Objective: validate handover, reselection, or tracking-area behavior in a controlled environment.

Blackbox angle: focus on externally visible UE behavior and signaling outcomes.

Steps:

  1. Create a controlled mobility scenario between cells or tracking areas.
  2. Record handover success, interruption time, and whether the UE retains service.
  3. Compare observed behavior to the baseline route mapping from W1.

Evidence: pcap, phone-side timestamps, route or scenario notes.

Pass criteria: mobility behavior is measurable, bounded, and attributable to the lab condition under test.

MBX-15 - UE to identity, authentication, and ciphering behavior

Objective: validate whether expected protections appear during controlled registration and service setup.

Blackbox angle: evaluate observable security outcomes rather than internal code paths.

Steps:

  1. Record the registration and authentication sequence in the lab.
  2. Compare identity handling and security-mode outcomes across LTE and 5G where supported.
  3. Note any unexpected downgrade, null, or weakly protected behavior.

Evidence: signaling traces and an expected-versus-observed matrix.

Pass criteria: expected protections are consistently observed and deviations are clearly visible.

MBX-16 - UE to user-plane and data-network path

Objective: validate end-to-end service from registration through usable data.

Blackbox angle: confirm what a user experiences and what packet evidence proves from the outside.

Steps:

  1. Establish a session after successful registration.
  2. Test DNS, general data flow, and application traffic.
  3. Record latency, stability, and whether the session survives expected state changes.

Evidence: packet capture, ping or application notes, DNS observations.

Pass criteria: the user-plane path is stable and traceable end to end.

MBX-17 - UE to detection and telemetry chain

Objective: prove that a user-visible issue can be traced across the lab evidence chain.

Blackbox angle: start from the UE symptom and work outward to the observable network evidence.

Steps:

  1. Trigger or observe a benign, controlled event such as registration failure, fallback, or service interruption in the lab.
  2. Correlate the handset symptom with captures and logs.
  3. Confirm whether the same event is visible at more than one layer.

Evidence: phone-side screenshot, pcap, correlated log fragment.

Pass criteria: the event can be reconstructed from UE symptom to network evidence without blind spots.

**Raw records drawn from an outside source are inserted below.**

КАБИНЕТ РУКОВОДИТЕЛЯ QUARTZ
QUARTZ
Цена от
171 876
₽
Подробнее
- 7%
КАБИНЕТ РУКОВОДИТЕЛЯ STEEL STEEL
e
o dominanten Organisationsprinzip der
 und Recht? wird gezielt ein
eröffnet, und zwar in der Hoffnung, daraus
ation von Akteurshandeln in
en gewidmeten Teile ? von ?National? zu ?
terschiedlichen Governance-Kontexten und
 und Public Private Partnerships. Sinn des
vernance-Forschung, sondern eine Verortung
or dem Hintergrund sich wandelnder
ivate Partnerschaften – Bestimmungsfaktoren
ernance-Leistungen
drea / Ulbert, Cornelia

MBX-18 - UE to robustness and failure handling

Objective: validate that abnormal or failed procedures are handled safely in the lab.

Blackbox angle: assess externally visible failure behavior and whether the system degrades cleanly.

Steps:

  1. Execute approved negative-path or failed-procedure scenarios in the lab baseline.
  2. Record whether the UE receives clear rejection or safe failure behavior.
  3. Confirm that failure does not become silent corruption or unexplained instability.

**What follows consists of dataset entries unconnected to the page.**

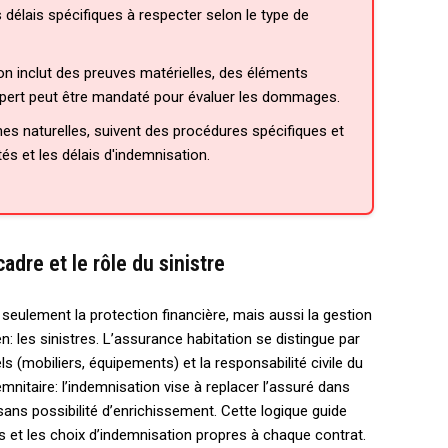
 délais spécifiques à respecter selon le type de
n inclut des preuves matérielles, des éléments
 expert peut être mandaté pour évaluer les dommages.
es naturelles, suivent des procédures spécifiques et
és et les délais d'indemnisation.
dre et le rôle du sinistre
 seulement la protection financière, mais aussi la gestion
: les sinistres. L’assurance habitation se distingue par
ls (mobiliers, équipements) et la responsabilité civile du
emnitaire: l’indemnisation vise à replacer l’assuré dans
, sans possibilité d’enrichissement. Cette logique guide
s et les choix d’indemnisation propres à chaque contrat.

Evidence: rejection traces, error logs, handset behavior notes.

Pass criteria: abnormal conditions are rejected safely, logged, and do not create unexplained service state.

Execution order

  1. Run MBX-01 through MBX-08 immediately with the Pixel 9a and laptop.
  2. Run MBX-09 through MBX-11 next to create a known-good 4G/5G core baseline.
  3. Wait for LibreSDR + Faraday setup before running MBX-12 through MBX-15.
  4. Finish with MBX-16 through MBX-18 once the lab is stable enough for cross-layer evidence.

Priority order if time is limited

  1. MBX-01 UE baseline
  2. MBX-04 serving-cell inventory
  3. MBX-06 privacy baseline
  4. MBX-07 fallback behavior
  5. MBX-09 5G core baseline
  6. MBX-10 4G core baseline
  7. MBX-12 controlled attach
  8. MBX-17 detection chain

Immediate readiness summary

Ready now

Ready after LibreSDR arrives and RF isolation is set up

Outcome

This master plan gives you a single blackbox test path from UE to each major node or trust zone, aligned to your actual hardware and staged so you can begin now with the laptop and Pixel 9a, then extend safely into controlled RF lab validation once the LibreSDR arrives.